Conservation of migratory birds needs a coordinated response on a global scale. Flyways - the entire geographical areas used by migratory birds during an annual cycle, including the breeding and wintering grounds, migration routes and stopover sites - provide a way to forge international collaboration. The BirdLife Partnership is ideally placed to deliver this, with national Partners throughout the world.

Many of the 350 migrant species that breed in North America and winter in Central and South America and the Caribbean are in rapid decline.

BirdLife in the Americas is working to advance bird conservation throughout the range used by these migrants, and is creating lasting partnerships across national borders.

For example, The Initiative for the Conservation of Neotropical Migratory Birds in the Tropical Andes is initiating conservation across a network of 432 Important Bird and Biodiversity Areas (IBAs) in the tropical Andes, a key region supporting 132 species (33%) of Neotropical migrants.

In total, 513 of the IBAs so far identified in the Americas were “triggered” by their importance for Neotropical migrants. Since 2003, BirdLife has coordinated five projects funded by the US Neotropical Migratory Birds Conservation Act, aimed at identifying and proposing management action for priority IBAs for migrants in the Tropical Andes, Central America and the Caribbean, the Guianas, Argentina and Chile, and the Pampas grasslands of South America.

The Pampas or Southern Cone Grasslands of South America cover an area of 1 million km2 in Argentina, Brazil, Paraguay and Uruguay. Over 130 IBAs have been identified in these grasslands, 61 of them outstanding for the conservation of migratory birds like Buff-breasted Sandpiper Tryngites subruficollis, Swainson Hawk Buteo swainsoni and Bobolink Dolichonyx oryzivorusLess than 3% of the Pampas remains untouched, making these grasslands probably the most threatened biome in the region. Four BirdLife Partners - Aves Argentinas, Aves Uruguay, SAVE Brasil and Guyra Paraguay - have developed the multi-national Southern Cone initiative for grassland biodiversity conservation in the region, by providing incentives for the resumption of traditional, sustainable cattle-raising and rice-growing. The initiative works with other BirdLife Partners in the Americas, including the National Audubon Society (BirdLife in the USA) and Pronatura (BirdLife in Mexico).

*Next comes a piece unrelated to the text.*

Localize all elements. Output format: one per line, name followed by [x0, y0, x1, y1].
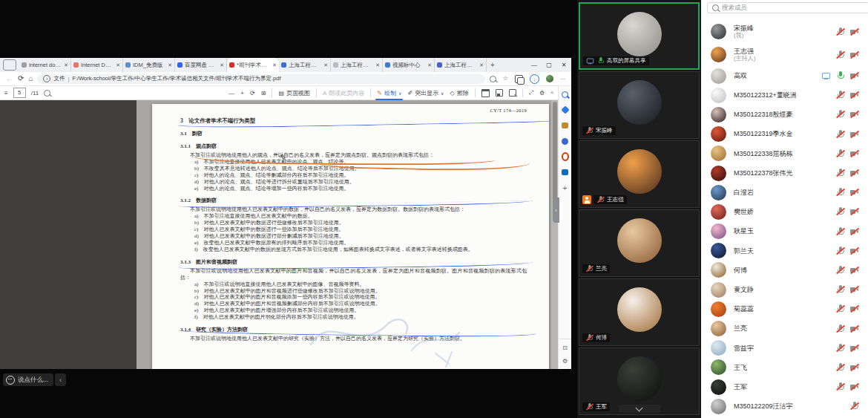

BirdLife Partners throughout the Americas are involved with other NGOs and governments and national and regional agencies in trans-continental initiatives like the Western Hemisphere Shorebird Reserve Network (WHSRN), the Boreal Songbird Network, and BirdLife’s own Neotropical Migrants at IBAs initiative.

In just one of many regional projects, the flyways concept is being put to the test with an initiative that links three Important Bird Areas in the Americas: Great Salt Lake in Utah, USA, the most important inland stopover for many species of shorebird, waterbird and waterfowl in continental North America; Chaplin Lake in Saskatchewan, Canada, and the Marismas nacionales along the Pacific coast of Mexico. These areas, all WHSRN sites, share many of the same species, including Wilson’s Phalarope Steganopus tricolor and Franklin’s Gull Larus pipixcan.